A.
DESKRIPSI
KASUS
Ny. FS sedang hamil
3 bulan dan menderita ISK,oleh dokter kandungan Ny.FS diresepkan Primadex F
2xsehari selama 5 hari ,Folamil 1xsehari dan Domperidone prn untuk mengatasi
mual muntah yang kadang muncul dan cukup menggangu. Analisis permasalahan
tersebut sebelum Anda layani dan menyerahkan kepada pasien!
B.
ANALISA
KASUS
Untuk
menganalisa kasus bapak X ini menggunakan metode SOAP.Analisanya adalah sebagai berikut :
SUBJECT
·
Ny.FS terkadang mual
dan muntah
·
Merasa perih ketika
buang air kecil
·
Sering buang air kecil
atau beser
OBJECT
·
Ny.FS telah hamil 3
bulan
·
Mengalami ISK (Infeksi
saluran kemih)
·
Mendapat terapi obat :
ü Primadex
Forte 2xsehari selama 5 hari
ü Folamil
1xsehari
ü Domperidon
seperlunya
ASSEMENT
a. Infeksi Saluran Kemih
(ISK) yang diderita Ny.
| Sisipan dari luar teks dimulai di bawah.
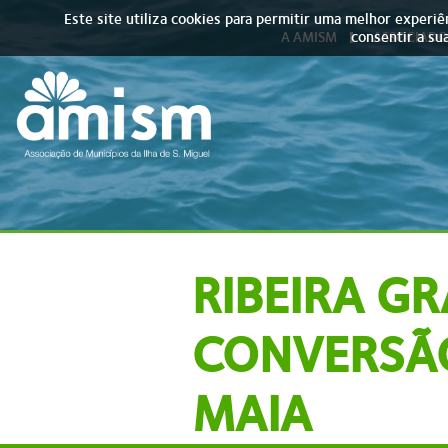
Skip to main content
Este site utiliza cookies para permitir uma melhor experiên
consentir a sua
A AMISM
ASSOCIADO
RIBEIRA G
CONVERSÃ
MAIA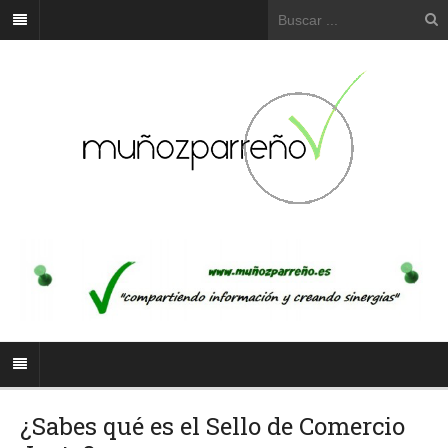
¿Sabes qué es el Sello de Comercio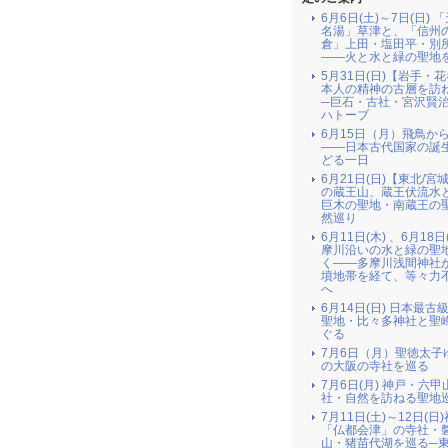
6月6日(土)～7日(日) 
名湯」草津と、「信州
倉」上田・塩田平・別
――火と水と緑の聖地
5月31日(日)【岩手・
本人の精神の古層を訪
─巨石・古社・宮沢賢
ハトーブ
6月15日（月）飛鳥か
――日本古代国家の誕
どる一日
6月21日(日)【東北/宮
の蔵王山、蔵王伏流水
巨木の聖地・南蔵王の
然巡り
6月11日(木) 、6月18日
摩川沿いの水と緑の聖
く――多摩川浅間神社
墳地帯を経て、等々力
へ
6月14日(日) 日本最古
聖地・比々多神社と聖
ぐる
7月6日（月）聖徳太子
の大阪の寺社を巡る
7月6日(月) 神戸・六
社・自然を訪ねる聖地
7月11日(土)～12日(日
「仏都会津」の寺社・
山・猪苗代湖を巡る─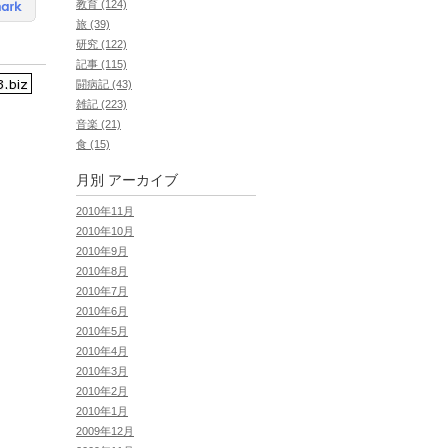
教育 (124)
旅 (39)
研究 (122)
記事 (115)
闘病記 (43)
雑記 (223)
音楽 (21)
食 (15)
月別
アーカイブ
2010年11月
2010年10月
2010年9月
2010年8月
2010年7月
2010年6月
2010年5月
2010年4月
2010年3月
2010年2月
2010年1月
2009年12月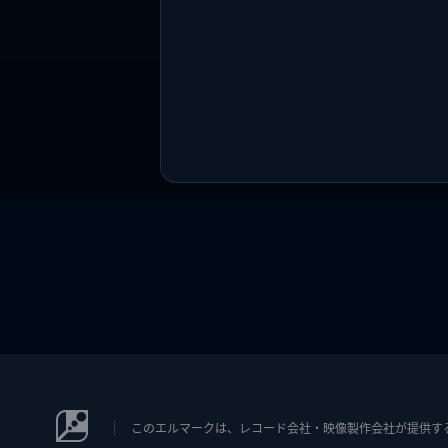
このエルマークは、レコード会社・映像製作会社が提供するコン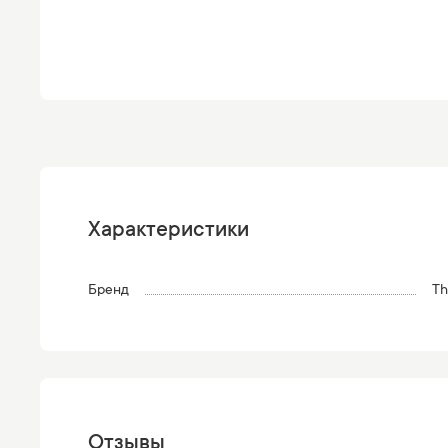
Характеристики
Бренд
Th
Отзывы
FS
diasumsikan sebagai infeksi saluran kemih (ISK) tanpa komplikasi yang
disebabkan oleh disebabkan
oleh bakteri Escherichia coli. Hal ini
terjadi karena pada wanita hamil, dapat
lebih sering terkena ISK karena adanya perubahan hormonal dan perubahan dari posisi
saluran kencing selama kehamilan. Infeksi saluran kemih (ISK) tanpa komplikasi
dapat diterapi paling efektif dengan terapi jangka pendek (3 hari) dengan
trimetoprim-sulfametoksazol fluorokuinolon. (Joseph T.Dipiro, 2002)
b. Terapi farmakologi yang
diberikan Primadex Forte mengandung cotrimoksazol terdiri dari Trimetropin 800
mg dan sulfametoksazol 160 mg (2x
dari komposisi Primadex), dengan kontraindikasi anemia megaloblastik, hamil dan
menyusui, bayi berusia kurang dari 2 bulan. Indeks keamanan Primadex Forte C,
yaitu penelitian pada hewan menunjukkan beresiko pada janin (teratogen), tetapi
penelitian pada manusia belum ada. Namun bila manfaat obat lebih besar daripada
resiko boleh diberikan.
c. Terapi antibiotik
sulfonamid, cotrimoksazol, penisillin, tetrasiklin, sefalosporin,fluorokuinolon
tidak boleh diberikan pada ibu hamil
trimester ketiga karena dapat menyebabkan teratogen. (Joseph T.Dipiro, 2002).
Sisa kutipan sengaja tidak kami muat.